O que há de novo com a eleição destas duas novas lideranças? Dois aspectos foram ressaltados na mídia chinesa. O primeiro deles é o fato de Xi Jinping e Li Keqiang terem nascido após a revolução conduzida por Mao Zedong. Xi, por exemplo, nasceu no ano de fundação da República Popular da China: 1949. São líderes que cresceram e se educaram na China comunista. O segundo aspecto a destacar é que estas novas lideranças têm sólida formação jurídica. Xi Jinping é doutor em direito e graduou-se na Escola de Humanidades e Ciências Sociais da Tsinghua University, com especialização em teoria marxista e educação política e ideológica. Li Keqiang graduou-se em direito e tem mestrado e doutorado em Economia. Esta formação jurídica os habilita para uma das principais tarefas do governo para os próximos cinco anos: o fortalecimento da rule of law.
Neste sentido, uma das pautas assumidas pelo novo governo é a do combate à corrupção. Xi Jinping tem assumido publicamente o compromisso de reduzir a burocracia ineficiente do Estado e que facilita a corrupção. Contará com dois importantes aliados para esta tarefa: o Presidente eleito para o Tribunal Popular Supremo, Zhou Qiang, e o Procurador-Geral da Procuradoria Popular Suprema, Cao Jianming, reeleito para esta função. O primeiro é conhecido pelos seus esforços na promoção da rule of law quando exerceu a função de vice-governador da província de Hunan, em 2006. Cao Jianming, por sua vez, têm longa experiência profissional no campo do direito e em seu primeiro mandato trinta funcionários de nível ministerial ou superior foram investigados por corrupção. Ele faz questão de dizer que “cada caso de corrupção e cada funcionário corrupto devem ser punidos”.
O combate à corrupção está em linha com a discussão sobre a reforma da estrutura administrativa do Estado. Alega-se que diversos órgãos públicos são encarregados de uma mesma tarefa. A segurança alimentar, por exemplo, era supervisionada por uma dúzia de órgãos regulatórios. O departamento responsável pelo setor ferroviário operava tanto como agência administrativa quanto como empresa. Li Keqiang parece disposto a enfrentar este problema e dá a direção a ser tomada: “Nós precisamos deixar para o mercado e a sociedade o que eles podem fazer bem. O governo precisa gerir bem os assuntos que estão sob a sua supervisão”. Esta parece ser a senha para o que vem a ser os próximos capítulos das reformas chinesas. Num primeiro momento, tal declaração pode surpreender positivamente muitos países capitalistas.

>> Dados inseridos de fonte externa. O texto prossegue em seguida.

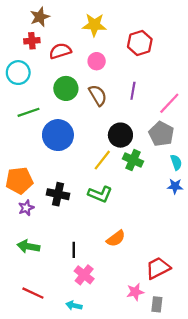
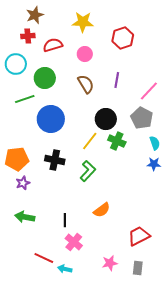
green circle: (66, 88) -> (45, 78), moved
black cross: (58, 194) -> (55, 160), moved
green L-shape: (100, 194) -> (88, 171), turned -70
pink star: (135, 292) -> (110, 263), moved
red line: (33, 293) -> (44, 258), moved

Mas haverá uma reforma jurídica e administrativa orientada para o mercado nos termos adotados pelos países capitalistas? Provavelmente não.

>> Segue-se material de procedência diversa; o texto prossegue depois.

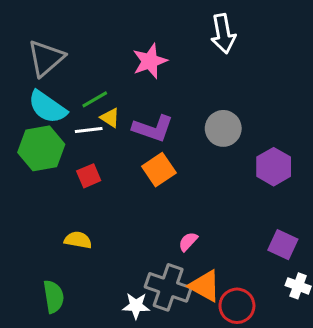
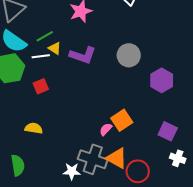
orange square: (159, 170) -> (122, 120), moved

As lideranças chinesas parecem comprometidas em preservar o “espírito chinês” que envolve patriotismo e fortalecimento da unidade nacional. Em novembro passado, Xi Jinping declarou: “nosso sistema será melhorado e a superioridade de nosso sistema socialista será plenamente demonstrado através de um futuro melhor”. Socialismo e mercado andarão juntos – o que pode ser traduzido na aliança entre Estado e empresas chinesas. As leis de joint venture são a expressão simbólica desta combinação. Elas incentivam as empresas estrangeiras a estabelecerem, dentro do território chinês, empresas cooperativas com parceiros chineses. Sem esta parceria, não há como ingressar no mercado chinês de maneira exitosa. Um detalhe importante é que boa parte destas empresas chinesas contam com uma participação importante do Estado.
Ao contrário do que o senso comum apregoa no Ocidente, a China não parece ser um país onde a ideologia socialista dita os rumos de quase tudo. No campo da economia (com prováveis reflexos sobre o direito) os chineses são mais pragmáticos do que dogmáticos na defesa do interesse nacional – com a vantagem de saberem fazer uso da experiência histórica deles e aprender com os erros e acertos dos outros países.
Combate à corrupção, crescimento econômico com qualidade e a defesa do rule of law estão na linha de frente das preocupações dos novos líderes chineses. O fato de que eles possuem boa formação jurídica pode tornar a legislação mais prática e fácil de implementar. E isto será feito para favorecer não somente o Estado ou as empresas, mas a “China e o caminho chinês”, como disse Xi Jinping. O novo Presidente quer fazer a população acreditar em uma nova era de ouro: “o sonho da renovação da nação chinesa se tornará realidade”. Para compreendermos plenamente qual direção as reformas jurídicas chinesas irão tomar seria preciso interpretar corretamente este sonho. O problema de levar a bom termo esta tarefa é que estamos ainda sob o efeito de um outro sonho: o americano. Porém, nos últimos anos, este sonho tem se revelado um pesadelo para muitos países.
Professor,
Gostei da matéria, mas senti falta de referências, notas de rodapé.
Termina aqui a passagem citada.